Cette histoire avec les fers à cheval a commencé avec la femme de Rainer. «Elle voulait quelque chose de joli pour son massif d'hortensias, un objet décoratif», explique Rainer Franken. «Mais souder à partir d'une vieille tôle, ça ne m'intéressait pas.» Il fallait du concret, de l'authentique. Utiliser des fers à cheval. Un matériau simple, chaque élément n'étant pas plus grand qu'une main. Rainer commence à trifouiller des fers à cheval mis au rebut. Il commence par souder des boules, puis des cubes, et enfin des tables et des tabourets de bar. Joli cadeau – pour un anniversaire ou un mariage. Tous nos vœux. Bonne chance. Puis les canassons s'emballent avec Rainer. Il construit des chevaux d'obstacle, de dressage, en grandeur nature, avec plusieurs centaines de fers à cheval. Ses sculptures mettent leurs sabots en avant, trottent, galopent, sautent, et sont inarrêtables, comme leur créateur.
L'idée
Rainer, 45 ans, de larges épaules, peu loquace, exploite en fait une petite ferme à Keppeln, un village de Uedem à l'extrémité nord-ouest de la Rhénanie-du-Nord-Westphalie. En 2008, il a repris l'exploitation de ses parents, il a 80 vaches, son quotidien consiste en l'élevage de bovins et la production laitière. Rainer n'a en fait pas grand chose en commun avec le monde de l'art. Il a depuis longtemps passé le stade «décoratif» pour le massif de fleurs que sa femme voulait. Qu'est-ce qui peut venir après les chevaux? «On peut faire mieux», s'est-il dit. Et il a l'idée: cela pourrait être un tracteur, en grandeur nature. Bien sûr. Le modèle est un Fendt 718 Vario: puissant, fiable – une légende. Et maintenant le tracteur se trouve dans le champ du terrain de Rainer, entièrement soudé à partir de vieux fers à cheval. «De la pure folie», dit Rainer en riant.
La préparation
Un tel tracteur représente un véritable défi, avec une largeur de plus de deux mètres cinquante, une hauteur de trois mètres et une longueur de près de cinq mètres. «Je n'aurais jamais pu réussir seul», dit Rainer. Fin 2019, il demande donc de l'aide à son ami Stephan Hünting. Stephan, 47 ans, est ingénieur. Il travaille pour un fabricant de machines agricoles, il est agriculteur à ses heures et est un grand fan du Fendt 718. Il en a un dans sa ferme. Le modèle parfait.

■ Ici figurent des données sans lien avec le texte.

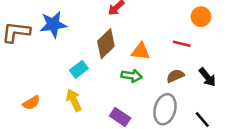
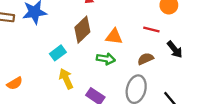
black arrow: (207, 77) -> (175, 49), moved
yellow arrow: (74, 100) -> (66, 79), moved

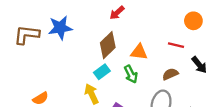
cyan rectangle: (58, 53) -> (102, 72), moved
green arrow: (106, 59) -> (131, 74), turned 54

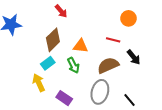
red arrow: (117, 13) -> (61, 11), turned -88
brown semicircle: (170, 74) -> (108, 65), size x1.5

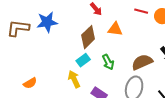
red line: (113, 40) -> (141, 11), moved
orange triangle: (80, 46) -> (115, 29), moved

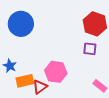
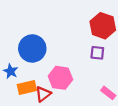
blue circle: (21, 24) -> (32, 48), moved

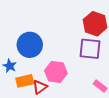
purple square: (97, 53) -> (90, 49), size x1.6

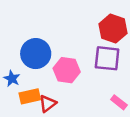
pink hexagon: (56, 72) -> (67, 70), moved

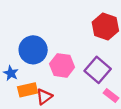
purple square: (107, 58) -> (98, 70), moved, turned 35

Ils se procurent les matériaux pour leur réplique auprès d'un maréchal-ferrant, un ami qui vit deux villages plus loin. Depuis longtemps, il collecte pour Rainer des fers usagés qu'il retire des sabots des chevaux.
Plusieurs tonnes de ferraille sont ramassées avec une remorque en janvier 2020 et emmenées au garage de Rainer. Ils trient tout d'abord les fers à cheval en aluminium qui sont inutilisables. Ils enlèvent la poussière, la saleté et le fumier de cheval des pièces en fer afin que les soudures tiennent bien par la suite, puis ils les trient en fonction de leur taille. Ils doivent encore retirer les clous rouillés de nombreux fers à cheval. Cela peut prendre parfois jusqu'à deux minutes par pièce – une véritable épreuve de patience.
La construction
Puis les choses sérieuses commencent. Rainer serre les fers à cheval dans l'étau, les place sur l'enclume, les martèle à froid pour leur donner la bonne forme, et élimine les parties superflues.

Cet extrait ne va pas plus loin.